Even before the COVID-19 pandemic happened, productivity applications have always been an important part of the everyday life of various individuals, from employees to students and people in between. Today, with the advent of remote work worldwide, it has become more crucial for organisations to ensure productivity and communications across the entire workforce.
With that, companies and individuals utilise productivity suites that consist of various applications for different everyday tasks, such as Office 365 from Microsoft, with about 285 million monthly users as of March 2020. The Office 365 consists of applications such as Word, Presentation, Excel, Outlook, Teams and other inclusions, which offers users to create documents and collaborate with colleagues.
Perhaps, Office 365 is the most well-known line of productivity products for many users globally, as the suite is also pre-installed on many devices – phones, laptops, desktops – which make it the default. However, Office 365 is subscription-based, meaning users have to pay to fully enjoy its features.

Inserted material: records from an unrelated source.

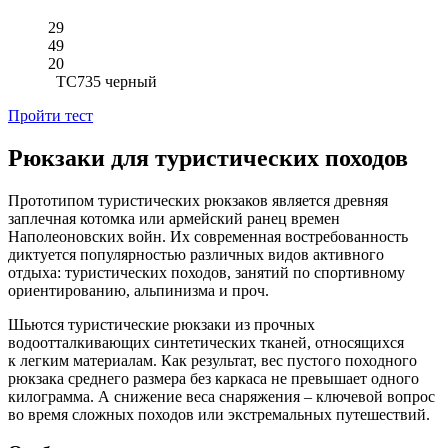
29
49
20
TC735 черный
Пройти тест
Рюкзаки для туристических походов
Прототипом туристических рюкзаков является древняя
заплечная котомка или армейский ранец времен
Наполеоновских войн.
Их современная
востребованность
диктуется популярностью различных видов активного
отдыха: туристических походов, занятий по спортивному
ориентированию, альпинизма
и проч.
Шьются туристические рюкзаки
из прочных
водоотталкивающих синтетических тканей, относящихся
к легким
материалам.
Как результат,
вес пустого походного
рюкзака среднего размера без каркаса
не превышает
одного
килограмма.
А снижение
веса снаряжения – ключевой вопрос
во время
сложных походов или экстремальных путешествий.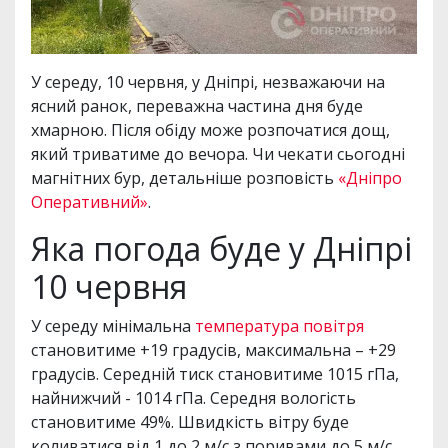
У середу, 10 червня, у Дніпрі, незважаючи на
ясний ранок, переважна частина дня буде
хмарною. Після обіду може розпочатися дощ,
який триватиме до вечора. Чи чекати сьогодні
магнітних бур, детальніше розповість
«Дніпро
Оперативний»
.
Яка погода буде у Дніпрі
10 червня
У середу мінімальна
температура повітря
становитиме +19 градусів, максимальна – +29
градусів. Середній тиск становитиме 1015 гПа,
найнижчий - 1014 гПа. Середня вологість
становитиме 49%. Швидкість вітру буде
коливатися від 1 до 2 м/с з поривами до 5 м/с.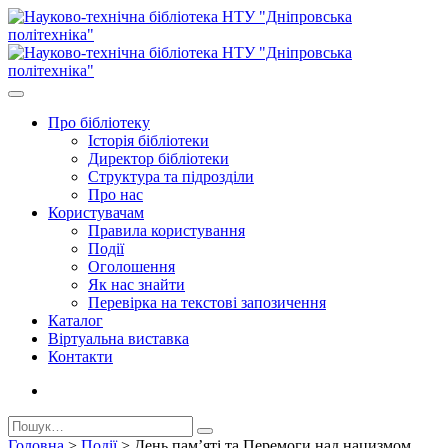
Про бiблiотеку
Історія бібліотеки
Директор бiблiотеки
Структура та підрозділи
Про нас
Користувачам
Правила користування
Події
Оголошення
Як нас знайти
Перевірка на текстові запозичення
Каталог
Віртуальна виставка
Контакти
Головна
>
Події
>
День пам’яті та Перемоги над нацизмом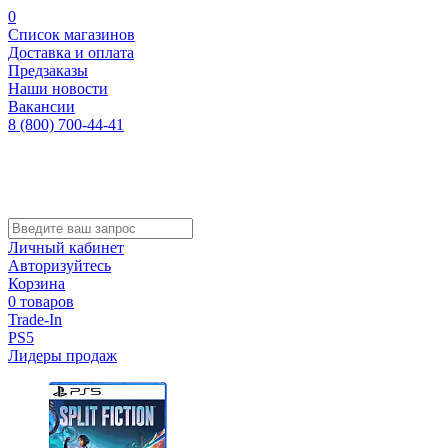
0
Список магазинов
Доставка и оплата
Предзаказы
Наши новости
Вакансии
8 (800) 700-44-41
Личный кабинет
Авторизуйтесь
Корзина
0 товаров
Trade-In
PS5
Лидеры продаж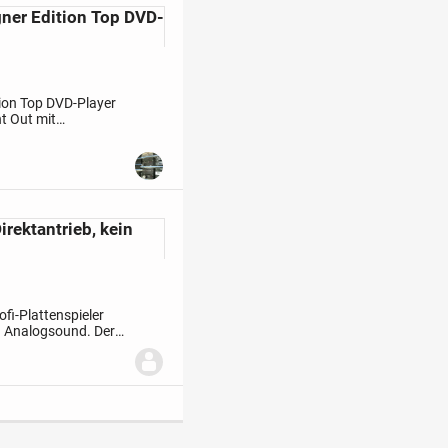
er Edition Top DVD-
on Top
DVD-Player
t Out mit
tbar 2x SCART Nr. 1
irektantrieb, kein
fi-Plattenspieler
n Analogsound. Der
en oder zuhause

In addition, it is used mostly offline which makes it harder for collaboration unless you upload it into the cloud. In solving these drawbacks, various productivity suites have emerged, also offering various additional features and DSA listed some of them here:
OpenOffice: Developed by open-source platform Apache, the OpenOffice offers free to use word processing, spreadsheet, presentation, vector graphic editing and database management applications. Unlike Office 365, OpenOffice has a single interface for all its application in the suite and it provides faster bug fixes since it is open-source. However, it operates in the ODF format for documents which may be difficult to integrate into platforms using DOC. Since it is open-source, it is vulnerable to malicious users.
Google Workspace (formerly G Suite): Possibly the biggest competitor in this list, the Google Workspace works best in the cloud, which makes it the choice for users who prioritise collaboration with other individuals. Gmail remains the most popular email platform with 1.8 billion users worldwide, compared to Microsoft’s Outlook. Its Gmail, along with other productivity apps such as Docs, Sheets and Slides are all connected with its Drive storage through the cloud which ensures the availability of the outputs wherever and whenever as long as you are online. With that, however, working offline poses a challenge for Google Workspace and it is also subscription-based.
WPS Office: If you are more active on your mobile devices compared to desktops/laptops, WPS Office can be more suitable for you. It is free to use, although the application shows ads instead. It offers Document, Presentation, Spreadsheet, PDF and even a Scanner, which you can upload in the cloud or in the device. For additional features, you have to pay for a premium account that also offers 20GB cloud space.
LibreOffice: As the name suggests, LibreOffice is free to use. This comes pre-installed on Ubuntu Linux and can run in any platform since it is written in Java. You can install and use it without registration. You can also install add-ons and plugin for additional features, enabling a customised experience. It is mainly offline, which means it is not suitable for collaboration in the cloud.
CryptPad: The CryptPad collaboration suite is known for its encryption features. All the content stored on CryptPad is encrypted before being sent, which means nobody can access your data unless you give them the keys. It also has cloud storage in its suite, which is encrypted as well. Registration is free and does not require personal information and it works in a browser instead of installing in the device.